Stored data
- Opening Delimiter -

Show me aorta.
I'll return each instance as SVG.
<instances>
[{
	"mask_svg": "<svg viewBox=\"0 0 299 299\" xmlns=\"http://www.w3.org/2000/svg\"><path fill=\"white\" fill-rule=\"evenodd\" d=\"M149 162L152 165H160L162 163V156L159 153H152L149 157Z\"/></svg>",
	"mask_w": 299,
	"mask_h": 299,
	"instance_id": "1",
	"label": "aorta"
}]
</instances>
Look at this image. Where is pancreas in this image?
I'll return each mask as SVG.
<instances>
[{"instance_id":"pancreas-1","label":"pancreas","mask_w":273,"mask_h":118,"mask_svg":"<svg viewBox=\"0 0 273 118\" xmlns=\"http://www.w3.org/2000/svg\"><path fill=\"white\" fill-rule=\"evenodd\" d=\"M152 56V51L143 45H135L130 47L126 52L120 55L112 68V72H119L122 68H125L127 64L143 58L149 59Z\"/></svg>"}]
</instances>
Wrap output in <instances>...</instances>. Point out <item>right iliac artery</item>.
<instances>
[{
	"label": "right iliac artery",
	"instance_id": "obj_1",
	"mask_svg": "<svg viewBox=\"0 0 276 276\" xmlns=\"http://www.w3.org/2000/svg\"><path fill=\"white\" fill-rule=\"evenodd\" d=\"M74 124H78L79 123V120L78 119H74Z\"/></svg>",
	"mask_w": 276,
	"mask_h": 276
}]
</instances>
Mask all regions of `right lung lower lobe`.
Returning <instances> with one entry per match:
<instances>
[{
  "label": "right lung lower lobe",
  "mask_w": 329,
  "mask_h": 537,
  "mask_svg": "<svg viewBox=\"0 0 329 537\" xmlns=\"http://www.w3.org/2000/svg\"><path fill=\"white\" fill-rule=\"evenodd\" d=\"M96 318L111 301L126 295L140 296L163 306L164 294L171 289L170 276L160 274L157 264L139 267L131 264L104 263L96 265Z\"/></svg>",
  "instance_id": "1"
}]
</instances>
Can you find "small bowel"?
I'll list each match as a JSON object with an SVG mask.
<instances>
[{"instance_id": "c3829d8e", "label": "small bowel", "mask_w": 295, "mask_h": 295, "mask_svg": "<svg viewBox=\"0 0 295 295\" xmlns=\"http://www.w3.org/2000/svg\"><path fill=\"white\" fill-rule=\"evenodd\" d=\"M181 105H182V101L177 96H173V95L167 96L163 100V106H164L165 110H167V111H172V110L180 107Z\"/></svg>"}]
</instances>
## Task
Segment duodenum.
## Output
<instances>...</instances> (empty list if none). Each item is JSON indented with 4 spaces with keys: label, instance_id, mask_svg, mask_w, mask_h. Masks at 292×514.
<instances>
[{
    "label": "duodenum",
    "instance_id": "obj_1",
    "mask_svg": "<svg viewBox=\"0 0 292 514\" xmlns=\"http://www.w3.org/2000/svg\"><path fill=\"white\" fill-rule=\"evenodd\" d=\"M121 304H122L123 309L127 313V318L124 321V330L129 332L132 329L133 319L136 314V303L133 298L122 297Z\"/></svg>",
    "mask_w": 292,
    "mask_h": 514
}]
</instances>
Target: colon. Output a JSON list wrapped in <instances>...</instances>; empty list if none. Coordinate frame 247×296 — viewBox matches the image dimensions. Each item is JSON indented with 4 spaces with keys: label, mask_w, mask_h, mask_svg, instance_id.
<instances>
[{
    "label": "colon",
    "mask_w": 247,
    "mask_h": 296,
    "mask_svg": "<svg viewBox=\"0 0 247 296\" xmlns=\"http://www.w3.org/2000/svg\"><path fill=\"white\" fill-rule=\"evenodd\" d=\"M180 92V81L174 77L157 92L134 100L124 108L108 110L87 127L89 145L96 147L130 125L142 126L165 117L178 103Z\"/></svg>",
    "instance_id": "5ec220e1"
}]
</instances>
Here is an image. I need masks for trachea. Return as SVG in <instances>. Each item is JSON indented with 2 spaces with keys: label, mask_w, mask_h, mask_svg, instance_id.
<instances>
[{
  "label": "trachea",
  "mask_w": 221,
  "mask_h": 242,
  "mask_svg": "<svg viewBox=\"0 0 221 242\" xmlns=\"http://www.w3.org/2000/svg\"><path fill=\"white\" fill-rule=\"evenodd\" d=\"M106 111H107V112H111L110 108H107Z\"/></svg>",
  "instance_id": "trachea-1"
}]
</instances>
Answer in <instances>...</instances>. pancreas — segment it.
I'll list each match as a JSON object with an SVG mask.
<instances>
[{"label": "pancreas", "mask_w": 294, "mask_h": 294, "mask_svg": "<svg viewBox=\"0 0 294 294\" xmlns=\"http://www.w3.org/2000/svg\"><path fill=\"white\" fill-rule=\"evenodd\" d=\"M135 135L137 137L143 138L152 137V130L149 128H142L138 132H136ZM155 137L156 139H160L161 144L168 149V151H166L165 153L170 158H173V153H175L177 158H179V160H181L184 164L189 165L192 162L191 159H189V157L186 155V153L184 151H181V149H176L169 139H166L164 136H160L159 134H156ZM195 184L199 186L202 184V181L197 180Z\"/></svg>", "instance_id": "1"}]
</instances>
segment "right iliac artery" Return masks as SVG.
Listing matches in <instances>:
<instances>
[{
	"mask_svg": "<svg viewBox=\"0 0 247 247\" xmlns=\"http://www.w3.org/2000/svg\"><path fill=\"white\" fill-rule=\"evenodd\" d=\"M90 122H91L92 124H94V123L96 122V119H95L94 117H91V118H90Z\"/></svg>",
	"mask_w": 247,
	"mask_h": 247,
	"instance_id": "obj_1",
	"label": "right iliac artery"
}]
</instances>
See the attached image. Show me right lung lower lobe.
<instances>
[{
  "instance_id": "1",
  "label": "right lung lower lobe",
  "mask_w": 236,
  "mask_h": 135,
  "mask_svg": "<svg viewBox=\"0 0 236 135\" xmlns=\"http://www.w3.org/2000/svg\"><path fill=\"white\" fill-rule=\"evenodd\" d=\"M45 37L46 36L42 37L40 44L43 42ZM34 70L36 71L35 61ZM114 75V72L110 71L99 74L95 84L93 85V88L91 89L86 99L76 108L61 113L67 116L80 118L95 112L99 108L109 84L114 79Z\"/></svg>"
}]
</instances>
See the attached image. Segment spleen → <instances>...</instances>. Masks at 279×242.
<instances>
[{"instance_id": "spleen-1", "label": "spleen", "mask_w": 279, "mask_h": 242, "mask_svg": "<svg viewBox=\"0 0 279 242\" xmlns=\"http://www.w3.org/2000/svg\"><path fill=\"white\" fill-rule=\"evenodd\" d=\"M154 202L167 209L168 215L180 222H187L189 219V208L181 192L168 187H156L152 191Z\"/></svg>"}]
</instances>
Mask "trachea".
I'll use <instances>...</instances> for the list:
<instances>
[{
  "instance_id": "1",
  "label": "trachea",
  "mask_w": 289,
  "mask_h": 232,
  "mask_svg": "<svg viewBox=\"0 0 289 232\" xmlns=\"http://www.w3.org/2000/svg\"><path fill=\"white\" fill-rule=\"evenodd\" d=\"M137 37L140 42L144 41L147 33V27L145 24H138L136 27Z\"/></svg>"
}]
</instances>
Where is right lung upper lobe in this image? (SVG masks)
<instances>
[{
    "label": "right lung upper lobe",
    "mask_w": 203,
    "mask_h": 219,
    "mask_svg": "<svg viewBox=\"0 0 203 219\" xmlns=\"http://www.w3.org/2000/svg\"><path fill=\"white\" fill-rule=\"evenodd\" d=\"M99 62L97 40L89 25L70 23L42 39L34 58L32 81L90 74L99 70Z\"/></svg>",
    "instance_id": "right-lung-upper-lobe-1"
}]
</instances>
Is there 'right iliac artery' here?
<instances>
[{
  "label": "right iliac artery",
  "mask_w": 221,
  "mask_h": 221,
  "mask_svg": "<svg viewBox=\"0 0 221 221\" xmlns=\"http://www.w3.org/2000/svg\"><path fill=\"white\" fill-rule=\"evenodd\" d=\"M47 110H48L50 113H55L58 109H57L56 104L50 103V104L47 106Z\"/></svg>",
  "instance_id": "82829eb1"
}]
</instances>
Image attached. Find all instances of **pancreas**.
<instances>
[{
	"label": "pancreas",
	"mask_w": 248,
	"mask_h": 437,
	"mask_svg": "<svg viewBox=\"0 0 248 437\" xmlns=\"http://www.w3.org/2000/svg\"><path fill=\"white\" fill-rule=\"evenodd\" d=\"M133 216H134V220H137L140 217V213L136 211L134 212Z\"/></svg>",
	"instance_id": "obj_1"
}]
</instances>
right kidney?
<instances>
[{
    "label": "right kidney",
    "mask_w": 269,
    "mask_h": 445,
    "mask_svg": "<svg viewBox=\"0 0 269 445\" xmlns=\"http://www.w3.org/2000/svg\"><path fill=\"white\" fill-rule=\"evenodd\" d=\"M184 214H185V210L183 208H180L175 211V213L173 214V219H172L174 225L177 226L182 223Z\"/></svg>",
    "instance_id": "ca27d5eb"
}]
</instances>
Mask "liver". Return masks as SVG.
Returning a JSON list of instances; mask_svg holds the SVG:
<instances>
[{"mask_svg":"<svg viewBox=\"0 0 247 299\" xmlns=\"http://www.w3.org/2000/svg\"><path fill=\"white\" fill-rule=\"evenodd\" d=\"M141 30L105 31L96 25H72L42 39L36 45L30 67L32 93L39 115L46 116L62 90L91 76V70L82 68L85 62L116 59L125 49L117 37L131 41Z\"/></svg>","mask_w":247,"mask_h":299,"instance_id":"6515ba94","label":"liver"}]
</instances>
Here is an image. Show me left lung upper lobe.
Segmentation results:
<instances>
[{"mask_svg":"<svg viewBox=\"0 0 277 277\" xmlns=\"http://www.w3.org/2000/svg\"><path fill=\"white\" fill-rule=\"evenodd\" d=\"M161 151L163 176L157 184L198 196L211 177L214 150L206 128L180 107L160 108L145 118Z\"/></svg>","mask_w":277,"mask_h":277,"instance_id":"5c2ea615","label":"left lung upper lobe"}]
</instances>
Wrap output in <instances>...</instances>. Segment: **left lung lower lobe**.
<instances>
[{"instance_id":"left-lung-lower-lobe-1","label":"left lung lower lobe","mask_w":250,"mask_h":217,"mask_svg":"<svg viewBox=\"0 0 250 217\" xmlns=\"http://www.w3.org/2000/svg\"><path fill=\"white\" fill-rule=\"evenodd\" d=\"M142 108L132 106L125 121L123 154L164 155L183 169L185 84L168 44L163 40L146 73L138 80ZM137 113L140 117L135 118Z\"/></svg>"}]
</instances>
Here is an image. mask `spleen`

- Closing Delimiter -

Beginning with the line that holds "Here is an image. Show", please give again each line exactly until the records end, and include that final line.

Here is an image. Show me left lung upper lobe.
Segmentation results:
<instances>
[{"mask_svg":"<svg viewBox=\"0 0 277 277\" xmlns=\"http://www.w3.org/2000/svg\"><path fill=\"white\" fill-rule=\"evenodd\" d=\"M161 151L163 176L157 184L198 196L211 177L214 150L206 128L180 107L160 108L145 118Z\"/></svg>","mask_w":277,"mask_h":277,"instance_id":"5c2ea615","label":"left lung upper lobe"}]
</instances>
Wrap output in <instances>...</instances>. Segment: **left lung lower lobe**.
<instances>
[{"instance_id":"left-lung-lower-lobe-1","label":"left lung lower lobe","mask_w":250,"mask_h":217,"mask_svg":"<svg viewBox=\"0 0 250 217\" xmlns=\"http://www.w3.org/2000/svg\"><path fill=\"white\" fill-rule=\"evenodd\" d=\"M142 108L132 106L125 121L123 154L164 155L183 169L185 84L168 44L163 40L146 73L138 80ZM137 113L140 117L135 118Z\"/></svg>"}]
</instances>
Here is an image. mask `spleen`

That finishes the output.